Popa Chubby - "The Fight is On"

Par Scred | le 18/03/2010 | Les autres articles sur le Blues

Poids Lourd
Venez voir les enfants, Popa est rentré de voyage !
Popa Chubby - "The Fight is On" Et comme d’habitude, il a les bras chargés de cadeaux, comme tous les ans... En véritable bourreau de travail (on plaint le travail vu le tronche du bourreau !), le colosse new-yorkais nous offre là son 25ème album en comptant les lives, avec en point de mire cette fois-ci les premiers balbutiements du hard rock des années 70, poursuivant la voie qu’il avait commencé à ouvrir avec l’album « Deliveries after dark » (2007).

En douze titres, Popa Chubby nous replonge donc dans l’époque bénie des Free, Bad Company ou encore Blue Öyster Cult dont la musique, ne l’oublions pas, venait de là, venait du blues... Car Popa Chubby malgré ses escapades dans des directions très diverses (funk, rock, hard rock) reste avant tout un bluesman d’exception, teigneux, agressif et aussi généreux que l’est sa bedaine quant il s’agit de faire baver le manche...

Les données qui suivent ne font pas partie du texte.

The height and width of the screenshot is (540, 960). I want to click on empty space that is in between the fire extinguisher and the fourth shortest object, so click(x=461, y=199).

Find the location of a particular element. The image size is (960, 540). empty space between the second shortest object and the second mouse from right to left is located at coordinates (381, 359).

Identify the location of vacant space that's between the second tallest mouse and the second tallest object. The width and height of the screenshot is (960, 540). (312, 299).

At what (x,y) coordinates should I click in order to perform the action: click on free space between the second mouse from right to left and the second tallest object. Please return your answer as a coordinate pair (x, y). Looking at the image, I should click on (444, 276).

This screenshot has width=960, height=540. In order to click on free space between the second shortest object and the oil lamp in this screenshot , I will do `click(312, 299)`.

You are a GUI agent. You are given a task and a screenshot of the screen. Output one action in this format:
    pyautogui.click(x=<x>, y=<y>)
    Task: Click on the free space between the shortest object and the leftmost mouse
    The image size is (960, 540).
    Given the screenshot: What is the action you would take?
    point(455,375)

Ecoutez donc ce « Steelhorse Serenade », un instrumental fièvreux qui commence comme un hommage au « Woman from tokyo » de Deep Purple ou ce « Wicked Wanda » moite qui sent le bayou à plein nez, lorsque la nuit est tombée et que flotte au dessus des marais le fantôme des Creedence. Popa Chubby avouait d’ailleurs que pour enregistrer cet album, il avait fait quelques infidélités à sa légendaire Stratocaster pour aller jouir des faveurs d’une Les Paul Custom de chez Gibson parce que, je cite, il avait « besoin de plus de couilles » sur certains morceaux...

Et ça s’entend !

Le son de « Locked in a memory » (où Popa s’essaye à un genre de solo presque « héroïque » assez inhabituel chez lui) , de « Rock n’ Roll is my religion » (l’un des meilleurs riffs de l’album) ou du furieux « Greedy for Gold » sont là pour en témoigner. Sans parler de la reprise (live) du « Ace of Spades » de Motörhead, pas pour les fillettes tout ça...

A côté de ça, Popa Chubby nous offre également quelques douceurs dont il a le secret, un bon petit blues à la new-yorkaise où sa Strat est de retour, fidèle au poste (« The Right Time ») ou encore ce « NYC 1977 til... », un medley inclassable où « Walk on the wild side » téléscope « Gin and Juice » dans une ambiance cool et jazzy soutenue par la voix suave d’un Popa plus énorme que jamais qui slame sa ville sans que jamais on ait l’impression d’avoir affaire à un exercice de style.

Car du style, l’homme en a à revendre comme le prouve cet album, excellent de la première à la dernière note, comme d’habitude.